Work item:
For the records below, please print exactly and only the lines from the one with "Bujes (de inserción a pre" down to the one with "PORTALE NIMiT", both ends included, omitting the pictures.

Transcribed page contents:
■ ■ ■ ■

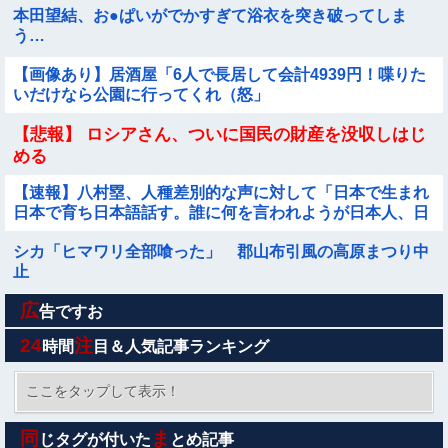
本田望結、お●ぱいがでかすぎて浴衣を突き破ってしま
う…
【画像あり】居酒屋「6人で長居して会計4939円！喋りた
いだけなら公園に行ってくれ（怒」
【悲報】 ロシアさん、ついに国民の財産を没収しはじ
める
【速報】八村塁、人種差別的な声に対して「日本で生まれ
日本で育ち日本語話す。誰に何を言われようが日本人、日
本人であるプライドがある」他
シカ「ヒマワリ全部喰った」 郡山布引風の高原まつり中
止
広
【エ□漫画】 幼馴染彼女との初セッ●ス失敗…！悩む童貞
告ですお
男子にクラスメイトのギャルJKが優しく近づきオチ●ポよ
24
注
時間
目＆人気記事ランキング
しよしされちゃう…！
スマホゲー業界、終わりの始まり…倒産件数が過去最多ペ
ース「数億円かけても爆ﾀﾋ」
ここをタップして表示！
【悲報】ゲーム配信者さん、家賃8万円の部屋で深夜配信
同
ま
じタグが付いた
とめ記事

■ ■ ■ ■

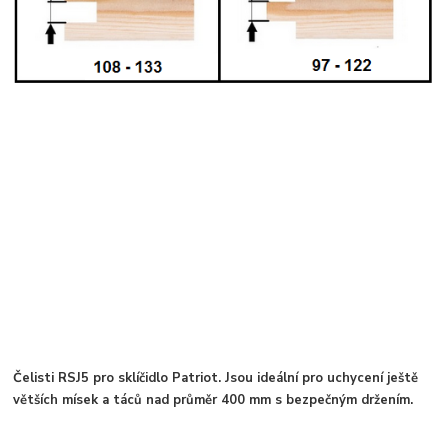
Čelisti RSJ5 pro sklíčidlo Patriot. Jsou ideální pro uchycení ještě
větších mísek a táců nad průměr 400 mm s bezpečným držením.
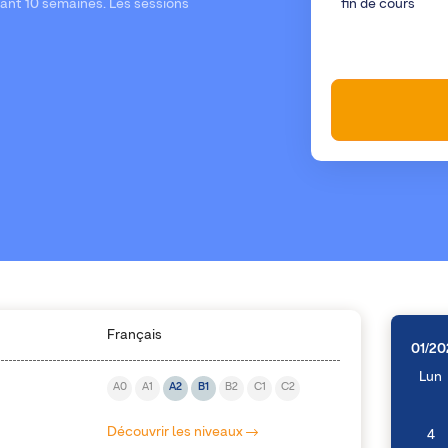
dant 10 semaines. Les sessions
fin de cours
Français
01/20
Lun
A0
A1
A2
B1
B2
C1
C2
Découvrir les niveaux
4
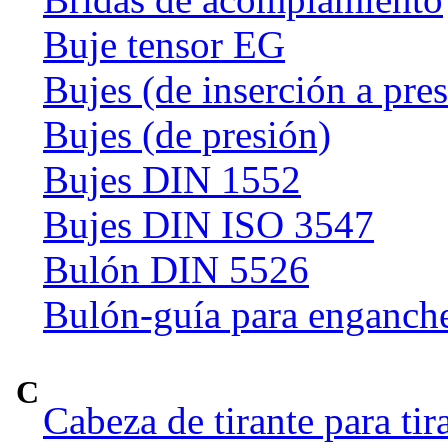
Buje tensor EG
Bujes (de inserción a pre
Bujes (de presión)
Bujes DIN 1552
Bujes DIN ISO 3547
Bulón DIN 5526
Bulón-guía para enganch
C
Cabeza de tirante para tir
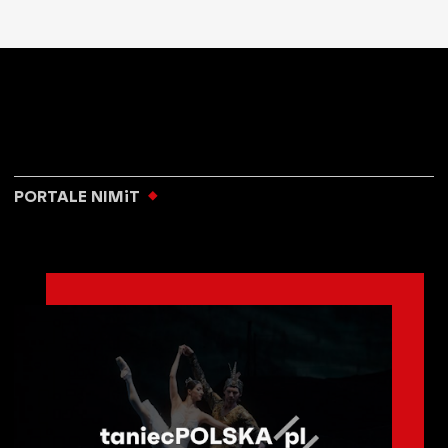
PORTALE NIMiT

■ ■ ■ ■

Response to the task:
Bujes (de inserción a pre
Bujes (de presión)
Bujes DIN 1552
Bujes DIN ISO 3547
Bulón DIN 5526
Bulón-guía para enganch
C
Cabeza de tirante para tir
PORTALE NIMiT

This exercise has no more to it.